Les 3 familles de critères d’acceptation d’un dossier de rachat de crédit
Un critère éliminatoire ferme le dossier quelle que soit la qualité du reste, un critère de barème déplace le taux et la durée, un critère d’appréciation se compense par une pièce.
Les listes de « conditions d’acceptation » alignent dix points sur le même plan. Un analyste élimine, puis tarife, puis apprécie.
Fichage FICP ou FCC, reste à vivre sous le plancher de l’établissement, revenu impossible à justifier, âge en fin de prêt au-delà de la couverture d’assurance.
Taux d’endettement après opération, statut d’occupation, bien disponible en garantie, composition des crédits repris.
Tenue des comptes sur trois mois, ancienneté professionnelle, composition des revenus. Ils se documentent.
Le CIC publie quatre motifs de refus : endettement excessif, stabilité financière insuffisante, historique de crédit défavorable, dossier incomplet (cic.fr, 13 août 2026). Les trois premiers relèvent des deux premières familles ; le quatrième se répare en une semaine.

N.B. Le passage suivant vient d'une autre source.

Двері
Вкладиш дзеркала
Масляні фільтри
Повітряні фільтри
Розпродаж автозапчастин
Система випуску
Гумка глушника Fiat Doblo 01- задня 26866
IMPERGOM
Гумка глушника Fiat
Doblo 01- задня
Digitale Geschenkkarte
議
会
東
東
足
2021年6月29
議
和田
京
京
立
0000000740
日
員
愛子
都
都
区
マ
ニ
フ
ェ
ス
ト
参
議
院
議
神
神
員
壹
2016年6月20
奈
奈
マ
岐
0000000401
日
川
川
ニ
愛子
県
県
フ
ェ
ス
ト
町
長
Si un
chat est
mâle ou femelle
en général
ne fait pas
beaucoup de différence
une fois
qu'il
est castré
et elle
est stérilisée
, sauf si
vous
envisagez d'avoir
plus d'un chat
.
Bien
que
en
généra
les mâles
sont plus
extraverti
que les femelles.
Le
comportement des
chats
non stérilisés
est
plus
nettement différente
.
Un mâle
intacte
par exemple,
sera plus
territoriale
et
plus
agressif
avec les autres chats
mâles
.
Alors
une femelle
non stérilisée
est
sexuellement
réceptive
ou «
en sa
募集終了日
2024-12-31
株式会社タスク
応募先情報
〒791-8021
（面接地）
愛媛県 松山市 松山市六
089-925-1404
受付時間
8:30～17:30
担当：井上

Les 4 critères éliminatoires qui ferment un dossier de rachat de crédit
Un fichage FICP ou FCC, un reste à vivre trop bas, un revenu impossible à justifier et un âge en fin de prêt au-delà de la couverture d’assurance sont les quatre motifs qu’aucun autre point du dossier ne rattrape.
Éliminatoire ne veut pas dire définitif : trois portent une date de fin connue.
- 1Un fichage FICP ou FCC en cours. L’inscription au fichier des incidents de remboursement des crédits aux particuliers dure cinq ans au maximum pour un incident de paiement, avec radiation dès la régularisation (service-public.gouv.fr, mise à jour du 25 septembre 2025). Au fichier central des chèques, une interdiction d’émettre des chèques dure cinq ans et un retrait de carte deux ans.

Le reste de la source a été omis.